«Я могу только похвалить[53] твои действия в летнем походе, милый Тиберий: я отлично понимаю, что среди стольких трудностей и
(6) «Приходится ли мне раздумывать над чем-нибудь важным, приходится ли на что-нибудь сердиться, клянусь, я тоскую о моем милом Тиберии, вспоминая славные строки Гомера[55]:
(7) «Когда я читаю и слышу о том, как ты исхудал от бесконечных трудов, то разрази меня бог, если я не содрогаюсь за тебя всем телом! Умоляю, береги себя: если мы с твоей матерью услышим, что ты болен, это убьет нас, и все могущество римского народа будет под угрозой. Здоров я или нет, велика важность, если ты не будешь здоров? Молю богов, чтобы они сберегли тебя для нас и послали тебе здоровье и ныне и всегда, если им не вконец ненавистен римский народ…»

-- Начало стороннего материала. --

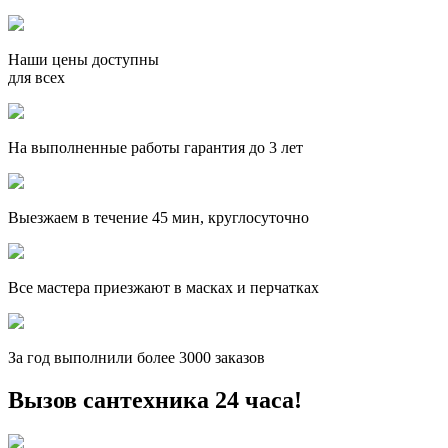
Наши цены доступны
для всех
На выполненные работы гарантия до 3 лет
Выезжаем в течение 45 мин, круглосуточно
Все мастера приезжают в масках и перчатках
За
год выполнили более 3000 заказов
Вызов сантехника 24 часа!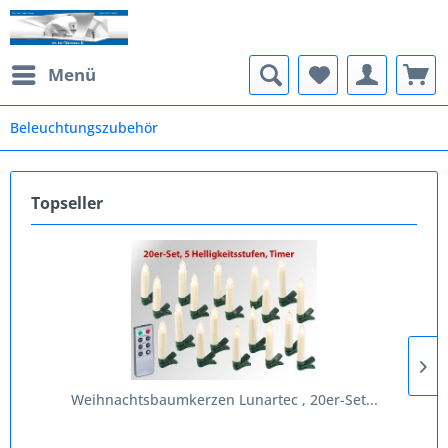
Menü
Beleuchtungszubehör
Topseller
Weihnachtsbaumkerzen Lunartec , 20er-Set...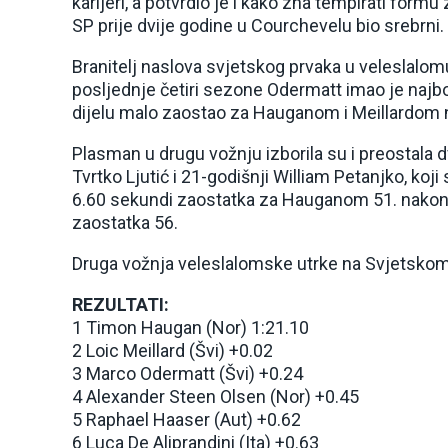
karijeri, a potvrdio je i kako zna tempirati form
SP prije dvije godine u Courchevelu bio srebrni.
Branitelj naslova svjetskog prvaka u veleslalomu 
posljednje četiri sezone Odermatt imao je najbo
dijelu malo zaostao za Hauganom i Meillardom n
Plasman u drugu vožnju izborila su i preostala d
Tvrtko Ljutić i 21-godišnji William Petanjko, koji s
6.60 sekundi zaostatka za Hauganom 51. nakon 
zaostatka 56.
Druga vožnja veleslalomske utrke na Svjetskom
REZULTATI:
1 Timon Haugan (Nor) 1:21.10
2 Loic Meillard (Švi) +0.02
3 Marco Odermatt (Švi) +0.24
4 Alexander Steen Olsen (Nor) +0.45
5 Raphael Haaser (Aut) +0.62
6 Luca De Aliprandini (Ita) +0.63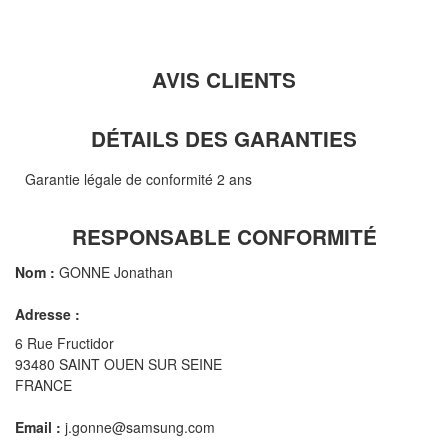
AVIS CLIENTS
DÉTAILS DES GARANTIES
Garantie légale de conformité 2 ans
RESPONSABLE CONFORMITÉ
Nom :
GONNE Jonathan
Adresse :
6 Rue Fructidor
93480 SAINT OUEN SUR SEINE
FRANCE
Email :
j.gonne@samsung.com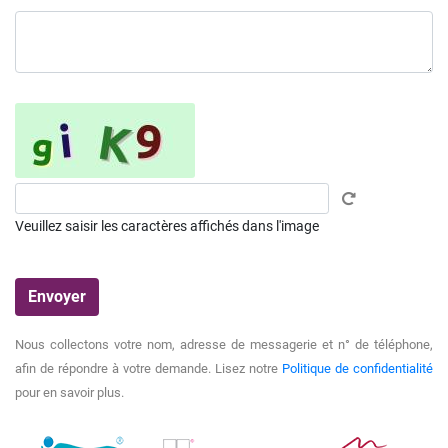
Veuillez saisir les caractères affichés dans l'image
Nous collectons votre nom, adresse de messagerie et n° de téléphone,
afin de répondre à votre demande. Lisez notre
Politique de confidentialité
pour en savoir plus.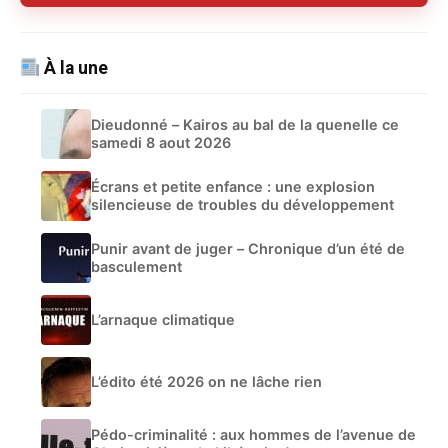
À la une
Dieudonné – Kairos au bal de la quenelle ce
samedi 8 aout 2026
Écrans et petite enfance : une explosion
silencieuse de troubles du développement
Punir avant de juger – Chronique d’un été de
basculement
L’arnaque climatique
L’édito été 2026 on ne lâche rien
Pédo-criminalité : aux hommes de l’avenue de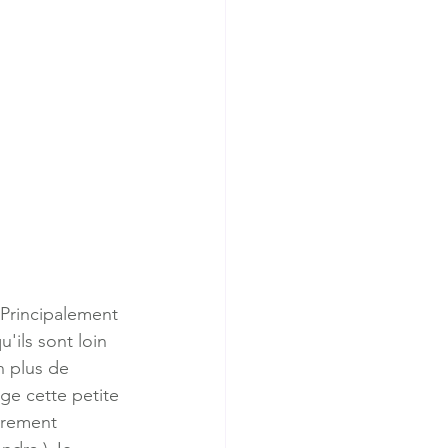
 Principalement 
'ils sont loin 
n plus de 
ge cette petite 
èrement 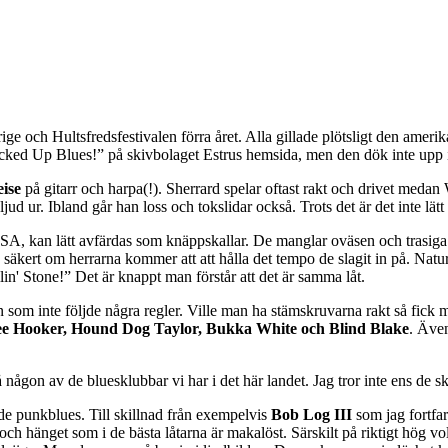
ge och Hultsfredsfestivalen förra året. Alla gillade plötsligt den amer
Fucked Up Blues!” på skivbolaget Estrus hemsida, men den dök inte upp 
ise
på gitarr och harpa(!). Sherrard spelar oftast rakt och drivet medan 
jud ur. Ibland går han loss och tokslidar också. Trots det är det inte lätt
, kan lätt avfärdas som knäppskallar. De manglar oväsen och trasiga a
g säkert om herrarna kommer att att hålla det tempo de slagit in på. Natur
in' Stone!” Det är knappt man förstår att det är samma låt.
en som inte följde några regler. Ville man ha stämskruvarna rakt så fic
e Hooker, Hound Dog Taylor, Bukka White och Blind Blake
. Äve
å någon av de bluesklubbar vi har i det här landet. Jag tror inte ens de sk
e punkblues. Till skillnad från exempelvis
Bob Log III
som jag fortfar
t och hänget som i de bästa låtarna är makalöst. Särskilt på riktigt hög vo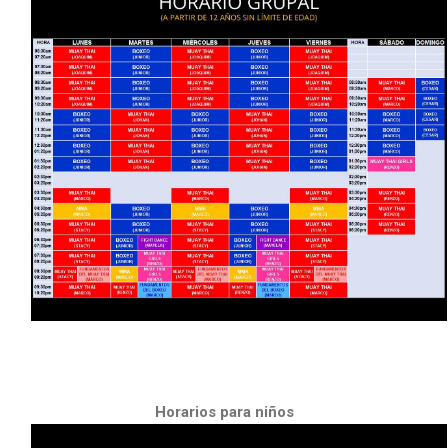
Horarios para niños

22. Кончину Августа он держал в тайне до тех пор, пока не был умерщвлен молодой Агриппа. Его убил приставленный к нему для охраны войсковой трибун, получив об этом письменный приказ. Неизвестно было, оставил ли этот приказ умирающий Август, чтобы после его смерти не было повода для смуты, или его от имени Августа продиктовала Ливия, с ведома или без ведома Тиберия. Сам Тиберий, когда трибун доложил ему, что приказ исполнен, заявил, что такого приказа он не давал, и что тот должен держать ответ перед сенатом. Конечно, он просто хотел избежать на первое время общей ненависти, а вскоре дело было замято и забыто.
23. В силу своей трибунской власти он созвал сенат и обратился было к нему с речью, но, словно не в силах превозмочь горе, воскликнул с рыданием, что лучше бы ему не только голоса, а и жизни лишиться., и передал речь для прочтения сыну своему Друзу. Затем внесли завещание Августа; из скрепивших его свидетелей он допустил в курию только лиц сенаторского сословия, остальные должны были засвидетельствовать свои печати перед входом. Оглашенное вольноотпущенником, завещание начиналось такими словами: «Так как жестокая судьба лишила меня моих сыновей Гая и Луция, пусть моим наследником в размере двух третей будет Тиберий Цезарь». Этим еще более укрепилось подозрение в тех, кто думал, что Тиберия он признал своим наследником скорее по необходимости, чем по доброй воле, коль скоро он не удержался от такого вступления.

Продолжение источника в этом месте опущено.